『成果』ばかり求められる世の中で生きていくには?
1 1
2022.5.25
当事者の私が言うと説得力に欠ける気がしますが、発達障害者には大いなる可能性があります。
しかし、発言すれば空気は凍るし、抜け漏れをいくらチェックしてもミスばかり見つかる。
そんな発達障害者に対し、困惑あるいは非難の目を周囲の人たちは当事者に向けがちです。
ところが、むしろ当事者たちはひときわ一生懸命に生きているものです。
執筆:いりえ(北橋 玲実)
多様性が叫ばれる世の中ですが、特に目に見えない障害に対する理解はまだ浅いように感じます。
発達障害者が健常者から求められているレベルでの期待に応えるには「当事者の並々ならぬ努力と気苦労」が必要ではないでしょうか。
たとえば、自分の思考の変化に振り回されず、目の前の相手に適度に目を合わせるように気を遣いつつ、広がってしまった思考をまとめて、過不足なく適切な言葉を選んで相手に伝える…ということがある程度できるようになるまでには、一定の修練とエネルギーを要します。

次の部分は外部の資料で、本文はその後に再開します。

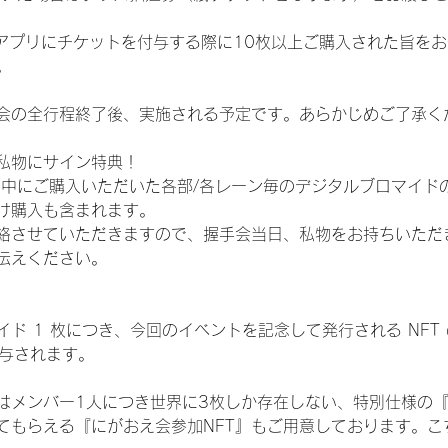
TAアプリにチケットを付与する際に10枚以上ご購入された旨を
。
会の全行程終了後、実施される予定です。あらかじめご了承く
私物にサイン特典！
間中にご購入いただいた各部/各レーン毎のデジタルブロマイド
け購入も含まれます。
絡させていただきますので、握手会当日、私物をお持ちいただ
伝えください。
ド 1 枚につき、今回のイベントを記念して発行される NFT
が付与されます。
はメンバー1人につき世界に3枚しか存在しない、特別仕様の『
てもらえる『にがおえ会参加NFT』もご用意しております。こ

そして、どんな立場どうしの人であれ、「話がうまく通じない」「分かり合えない」というシチュエーションは枚挙にいとまがないでしょう。
お互いが選び合ったはずのパートナーシップにおいても「何で分かってくれないの!?」と思ったり、会社でも「君は余計なことばかりをするんだな」と言われたりと、相手のことを理解しようとせずに判断している場合もあるでしょう。
こうしたすれ違いの背景には、組織やマジョリティの考え方に個人を当てはめようとする文化があるような気がします。
障害者であるか、あるいはセクシャルマイノリティであるか、ということを叫ぶ前に、人として他人を見る姿勢を疑う必要があるのではないでしょうか。
同調圧力による単一の考え方で成長し、幸福をつかみ取ることができる時代はもう終わりつつあります。これまでのように「こうすることが正解」「これはダメだ」という常識じみたものを握りしめたままでは、前に進むこともままならないのです。
“常識”という言葉を使いましたが、私たちは知らず知らずのうちに人や人の考え方、あるいは真実かどうかの判断さえも“常識”に当てはめて考えることを選びがちです。
特に変化の激しくなったこの時世においては、目に見える成果や結果を急いてしまいがちです。売上や利益の数値だとか収入が無ければ生きていくことは難しいかもしれません。
ただし、それを短期ではなげうってでも目に見えない感情、思考、あるいはまだ結果が出ていない行動そのものに目を向ける忍耐力をもってこそ、特に「個人」の力を必要とする小さい組織においては大切なのではないでしょうか。
柿は1日で実をつけるわけではありません。日々手入れをし、時には風雨から守ってやらねば実をつけることはありません。芽の段階で刈り取ってしまえば、その後育っていくこともできなくなります。
たとえまだ目に見える結果が出ないとしても、その行動、あるいはその人自身の将来の可能性を信じることができれば、その人の可能性や成果を引き出すことはきっとできます。ひいては、自分自身に対する信頼、あるいは自信を取り戻し、人としての人生をより豊かにすることができると、私は信じています。